Texas Attorney General Ken Paxton has decided to make an issue where none exists.

The non-issue involves some Muslim students at Liberty High School in Frisco, Texas, a Dallas suburb. They’ve been attending prayers in a classroom for years. They have been practicing their faith — of their own volition. The school has allowed the students to use the classroom and there’s been no issue with the other students.

Enter the attorney general, who has sent a letter to school administrators expressing his alleged concern about the Muslim prayers being recited in a public high school.

But then there’s this item, as reported in the Washington Post:

“Paxton attracted national attention last December when he waded into a dispute in Killeen, Tex., between a middle school principal and a nurse’s aide who put up a six-foot poster in the school with a quote from the classic animation special “A Charlie Brown Christmas” that read: ‘For unto you is born this day in the city of David a Savior which is Christ the Lord.’

“After the principal told the aide to take the poster down, Paxton wrote to the Killeen school district: ‘These concerns are not surprising in an age of frivolous litigation by anti-Christian interest groups … Rescind this unlawful policy.’

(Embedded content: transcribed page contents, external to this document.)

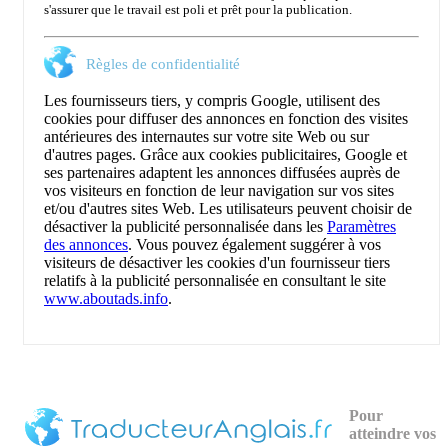
s'assurer que le travail est poli et prêt pour la publication.
Règles de confidentialité
Les fournisseurs tiers, y compris Google, utilisent des
cookies pour diffuser des annonces en fonction des visites
antérieures des internautes sur votre site Web ou sur
d'autres pages. Grâce aux cookies publicitaires, Google et
ses partenaires adaptent les annonces diffusées auprès de
vos visiteurs en fonction de leur navigation sur vos sites
et/ou d'autres sites Web. Les utilisateurs peuvent choisir de
désactiver la publicité personnalisée dans les
Paramètres
des annonces
. Vous pouvez également suggérer à vos
visiteurs de désactiver les cookies d'un fournisseur tiers
relatifs à la publicité personnalisée en consultant le site
www.aboutads.info
.
Pour
atteindre vos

“When the school district refused, Paxton helped the nurse’s aide sue, and won.”

So, there you have it. It’s OK to sanction Christian activities in a public school, but when a group of Muslim students seeks some quiet time to pray, why, the AG expresses concern?

I understand what the Constitution says about government establishing laws that favor certain religions. The Constitution does not prohibit students from praying on their own. That is what is occurring in Frisco.

As the Post reports: “’This ‘news release’ appears to be a publicity stunt by the OAG to politicize a nonissue,’ schools superintendent Jeremy Lyon wrote in reply to the state. ‘Frisco ISD is greatly concerned that this type of inflammatory rhetoric in the current climate may place the District, its students, staff, parents and community in danger of unnecessary disruption.’”

It’s fair to ask: Would the attorney general have expressed concern had the students been Christian?

Frisco school officials have told the Post that the state never asked about the nature of the prayers when the school began allowing the students to use the room. Why is Paxton raising the issue now?

The anti-Muslim climate in this country is being fanned by policies enacted at the very top of the government chain of command. The president of the United States seeks to ban refugees from certain Muslim-majority countries and has run headlong into objections from federal judges who contend his executive order violates the Establishment Clause of the First Amendment to the U.S. Constitution.

As for what is occurring at Liberty High in Frisco, let the students pray, Mr. Attorney General.